MioMioMimi 02.09.2019
3.
Ich bin kein Freund der AfD aber diese Argumentation verstehe ich nicht. Sie wollen hier gerade den Arbeitslosen und unterbezahlten Menschen ohne Perspektive und auch arbeitenden Mensch, die Angst vor der Zukuft haben erzählen, Fachkräfte aus dem Ausland sind die Lösung der Probleme? Glauben diese Argumentation stimmt die AfD-Wähler um? Die Menschen wollen eine Perspetive für sich sehen. Man sollte sich mehr um die Bildungs- und Ausbildungsmöglichkeiten der Menschen vor Ort kümmern und erst mal versuchen das Abwandern von jungen Fachkräften zu verhinden. Nach ihrere Aussage muss es ja ausreichend Arbeitsplätze geben. Dann verstehe ich das Problem nicht.
Ishibashi 02.09.2019
4. Glaube
der ganze Artikel basiert auf einer einseitigen Sichtweise. Dem Glauben an unbegrenztes Wachstum der Wirtschaft und somit dem Bedarf an mehr Arbeitskräften. Nur wem nützt das Wachstum außer den Firmenbesitzern? Wir müssen endlich wegkommen von dem Wachstumsfetischismus, insbesondere was die Bevölkerung anbelangt. Weiteres Bevölkerungswachstum wird langsristig mehr Probleme kreieren als Stagnation oder Bevölkerungsrückgang, egal ob durch Kinder oder Zuwanderung. Bei der nächsten Rezession sind wir froh wenn wir weniger Arbeitslose versorgen müssen und langfristig wird die Wirtschaft eh immer weniger Arbeitskräfte benötigen und mehr auf AI setzen müssen um wettbewerbsfähig zu bleiben.
sikasuu 02.09.2019
5. Es gibt einen alten internen DDR Witz: Der D... Rest!

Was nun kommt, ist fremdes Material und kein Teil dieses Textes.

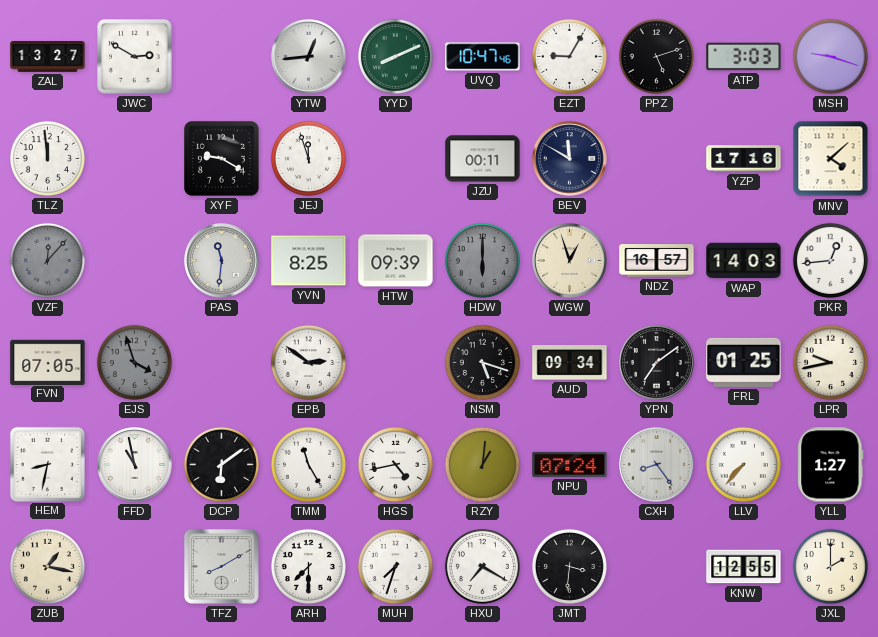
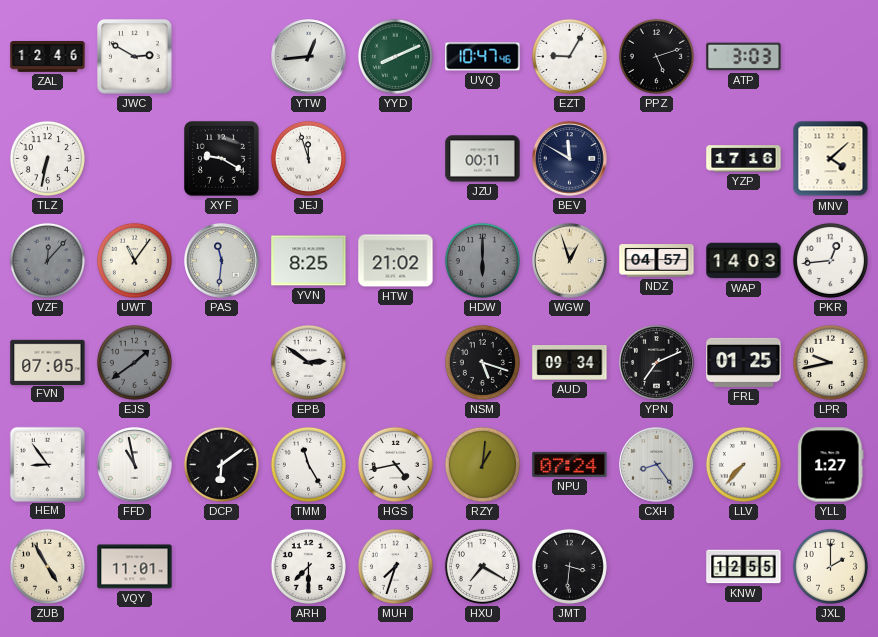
ZAL: 13:27 -> 12:46
MSH: 9:18 -> none
TLZ: 11:59 -> 6:32
UWT: none -> 11:06
HTW: 09:39 -> 21:02
NDZ: 16:57 -> 04:57
EJS: 3:57 -> 1:39
YPN: 7:09 -> 7:11
HEM: 8:32 -> 8:54
ZUB: 1:17 -> 4:55
VQY: none -> 11:01
TFZ: 8:10 -> none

Ohne den jetzt weiter ausführen zu wollen, scheint in Ostelbien so langsam "das Licht auszugehen"! . Wenn man sich z.B. Großlandkreise in Mecklenburg, Brandenburg anschaut, die Ländlich Struktur im Süden, sieht man förmlich die "blühenden aber leeren Landschaften"! . Da ist mMn. auch nicht gegenzusteuern! Dem ländlichen Raum in der alten BRD geht es ja, ähnlich wie in der Ex-DDR, außerhalb des Speckgürtels der Zentren nicht besser. . Es ist mMn. eine Illusion anzunehmen, mit Infrastruktur Maßnahmen & Geld wäre dieser Entvölkerung zu verhindern. Die lässt sich mMn. nicht einmal abmildern, gleich ob 5G an jeder Milchkanne, 2,5Km zur BAB- Auffahrt usw. . Wir sollten realistisch sein, den Verstädterungsprozess für die, die nicht mehr flexibel sind Abfedern. Das ist eine überschaubare Zeit & langsam an Rückbau& andere Nutzung dieser Flächen denken! . Sich dagegen zu stemmen ist mMn. genau so aussichtslos wie den Wind aufhalten zu wollen!